Members of the Assembly turned their attention to the private rented sector on 20 June, during a debate on the landlord registration scheme.  The debate came about on foot of a motion by Sinn Féin that the Minister urgently review the landlord registration scheme and an amendment to the scheme regulations, proposed by the Alliance Party, which calls for the regulation of letting agencies.

The landlord registration scheme was introduced in February 2014.  Figures issued in March 2016 stated that over 46000 landlords have registered with the scheme providing details of over 97,500 tenancies. Based on 2011 census figures, this suggests that 98% of private tenancies are registered.

Private rented sector in Northern Ireland receives over £300m through housing benefit

Alex Maskey, Sinn Féin MLA for West Belfast, opened the debate and acknowledged that the vast majority of landlords are very professional and provide very good accommodation. However, the sector is in receipt of £300m plus in housing benefit, based on figures from 2013-14, a large amount of public money paid out to a sector that Mr Maskey believes is not as regulated as it should be. This view was echoed by Mr Maskey’s party colleague Carál Ní Chuilín, who stressed the importance of ensuring that public money is being protected.
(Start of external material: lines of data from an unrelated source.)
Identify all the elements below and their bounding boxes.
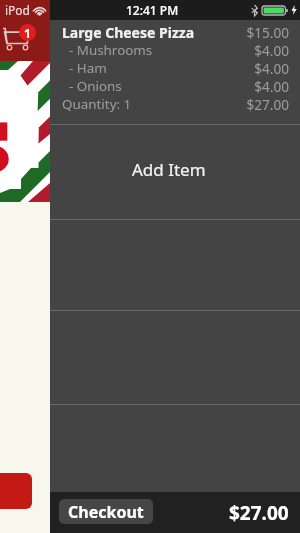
button[interactable]: Checkout bbox=[59, 499, 153, 524]
staticText: Add Item bbox=[132, 158, 206, 181]
staticText: 12:41 PM bbox=[126, 2, 179, 18]
staticText: $4.00 bbox=[254, 77, 289, 95]
staticText: 1 bbox=[24, 25, 31, 41]
staticText: $15.00 bbox=[246, 23, 289, 41]
staticText: Quantity: 1 bbox=[62, 95, 246, 113]
staticText: Large Cheese Pizza bbox=[62, 23, 246, 41]
staticText: - Mushrooms bbox=[62, 41, 254, 59]
staticText: $27.00 bbox=[246, 95, 289, 113]
staticText: $4.00 bbox=[254, 59, 289, 77]
staticText: - Ham bbox=[62, 59, 254, 77]
staticText: Checkout bbox=[68, 501, 144, 523]
button[interactable]: Order bbox=[0, 473, 32, 509]
staticText: $4.00 bbox=[254, 41, 289, 59]
button[interactable]: Add Item bbox=[50, 125, 300, 219]
staticText: - Onions bbox=[62, 77, 254, 95]
staticText: $27.00 bbox=[229, 500, 289, 526]
staticText: iPod bbox=[5, 2, 30, 18]
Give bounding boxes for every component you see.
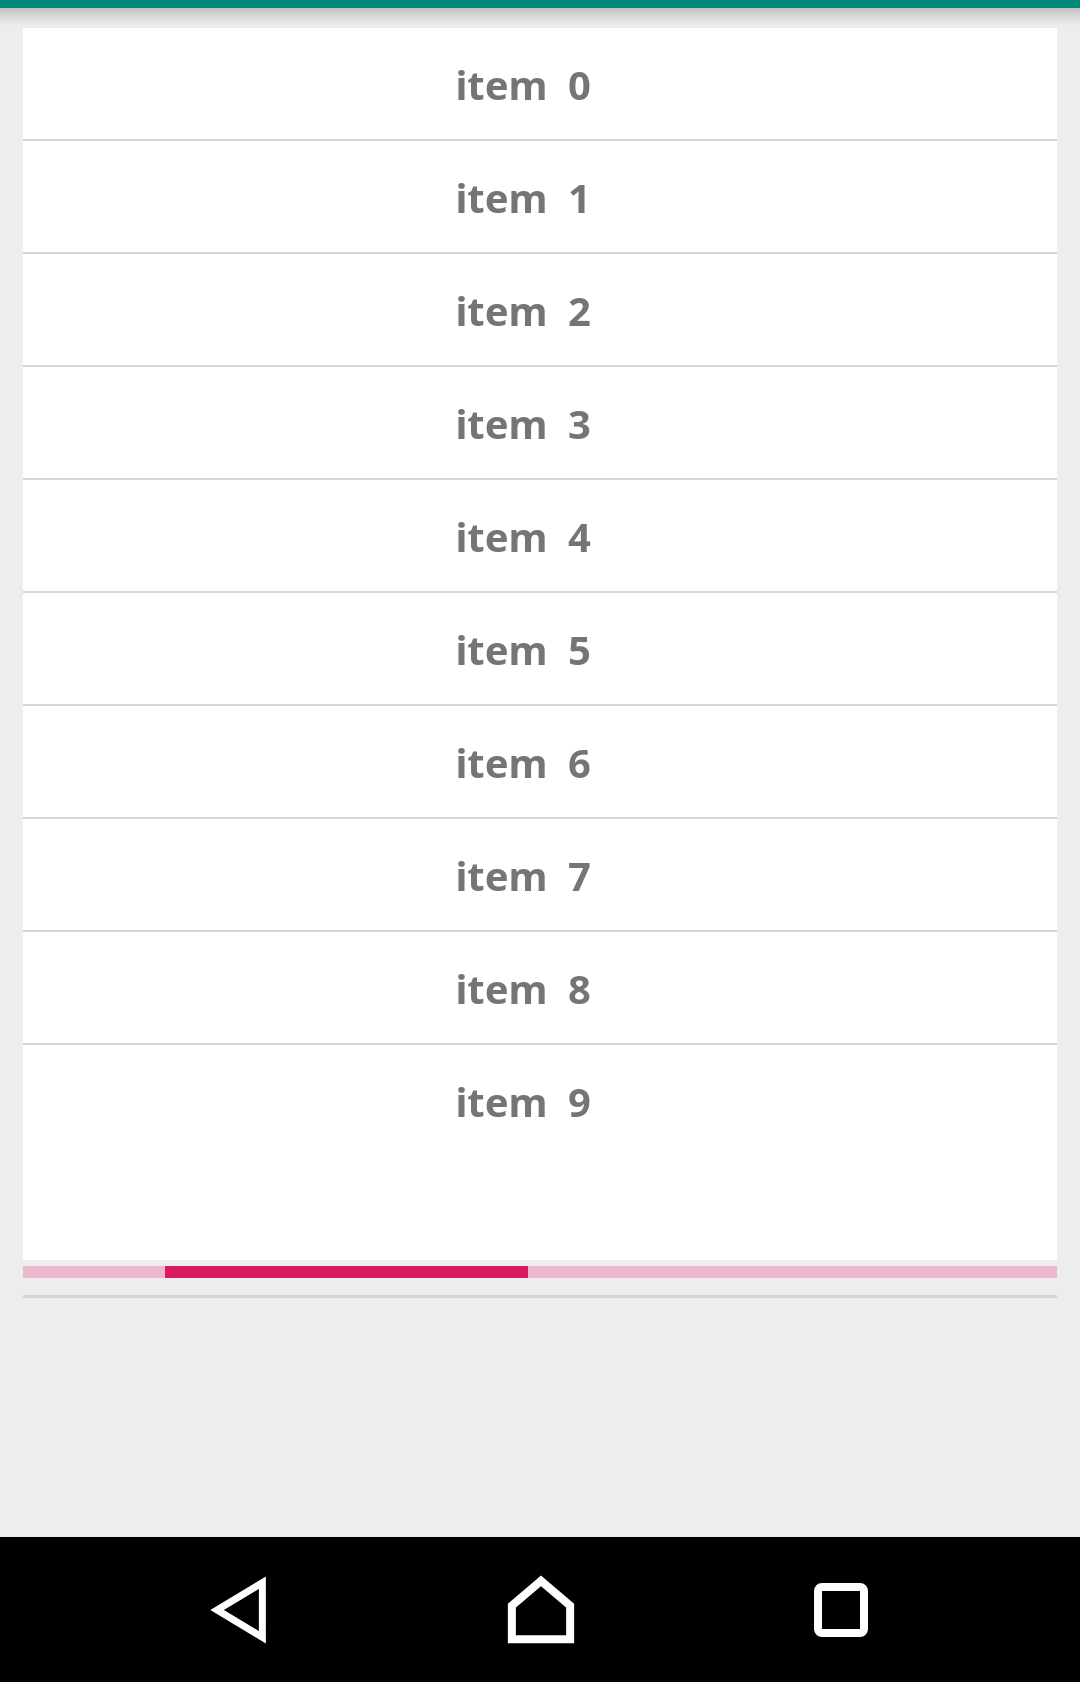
button[interactable]: item <box>23 593 1057 704</box>
staticText: item <box>455 1074 548 1128</box>
staticText: item <box>455 622 548 676</box>
staticText: 5 <box>568 622 591 676</box>
button[interactable]: item <box>23 1045 1057 1156</box>
staticText: item <box>455 396 548 450</box>
staticText: 8 <box>568 961 591 1015</box>
button[interactable]: Recent apps <box>781 1537 901 1682</box>
staticText: item <box>455 961 548 1015</box>
button[interactable]: item <box>23 480 1057 591</box>
button[interactable] <box>23 1266 1057 1278</box>
staticText: 2 <box>568 283 591 337</box>
staticText: 9 <box>568 1074 591 1128</box>
button[interactable]: item <box>23 819 1057 930</box>
button[interactable]: Back <box>185 1537 305 1682</box>
staticText: 6 <box>568 735 591 789</box>
staticText: 1 <box>568 170 591 224</box>
staticText: 4 <box>568 509 591 563</box>
button[interactable]: Home <box>481 1537 601 1682</box>
button[interactable]: item <box>23 706 1057 817</box>
button[interactable]: item <box>23 141 1057 252</box>
button[interactable]: item <box>23 28 1057 139</box>
staticText: item <box>455 170 548 224</box>
button[interactable]: item <box>23 367 1057 478</box>
button[interactable]: item <box>23 254 1057 365</box>
staticText: 3 <box>568 396 591 450</box>
staticText: item <box>455 283 548 337</box>
staticText: item <box>455 735 548 789</box>
staticText: item <box>455 509 548 563</box>
staticText: 0 <box>568 57 591 111</box>
staticText: item <box>455 848 548 902</box>
staticText: 7 <box>568 848 591 902</box>
staticText: item <box>455 57 548 111</box>
button[interactable]: item <box>23 932 1057 1043</box>
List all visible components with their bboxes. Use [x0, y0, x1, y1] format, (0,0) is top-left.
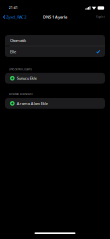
staticText: Zyxel_RAC2 [6, 14, 26, 20]
staticText: DNS 1 Ayarla [43, 14, 67, 20]
staticText: Elle [10, 49, 16, 54]
button[interactable]: Elle [5, 46, 105, 57]
staticText: DNS SUNUCULARI [9, 68, 32, 71]
staticText: Kaydet [96, 15, 105, 19]
staticText: Otomatik [10, 38, 26, 43]
button[interactable]: Arama Alanı Ekle [5, 98, 105, 109]
staticText: Arama Alanı Ekle [17, 101, 48, 106]
button[interactable]: Otomatik [5, 35, 105, 46]
button[interactable]: Zyxel_RAC2 [0, 13, 26, 21]
staticText: 21:41 [9, 6, 18, 10]
button[interactable]: Sunucu Ekle [5, 73, 105, 84]
staticText: ARAMA ALANLARI [9, 93, 33, 96]
button[interactable]: Kaydet [96, 14, 110, 20]
staticText: Sunucu Ekle [17, 76, 37, 81]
Parties call for regulation of letting agents to improve standards and accountability

The Alliance Party amendment calls for the regulation of letting agents.  Mr Stewart Dickson, Alliance Party MLA for East Belfast proposed this amendment and welcomed the opportunity to debate the motion moved by Sinn Féin.  Mr Dickson praised the landlord registration scheme “for bringing hidden landlords into the open for the first time”.  Making reference to research carried out by the Private Tenants Forum with the support of Housing Rights, Mr Dickson stated that the unregulated nature of the private rented sector allows a number of letting agents to fabricate fees and to treat a now vital sector as a money making scheme.   Mr Dickson called this practice unjust and unfair and hopes that the Alliance Party amendment will help tackle a practice that “preys on people in desperation and treats them as victims rather than as clients”.  Housing Rights has previously investigated this issue in a 2015 briefing paper on the need to regulate these fees.

Mr Roy Beggs, Ulster Unionist MLA for East Antrim, reminded the Assembly that agents often have no involvement in a tenancy beyond sourcing tenants and pointed out that this can create confusion over delineation of responsibility.  Acknowledging this, Mr Dickson stated that it is vital that responsibility is clearly set out in appropriate agreements relating to the tenancy.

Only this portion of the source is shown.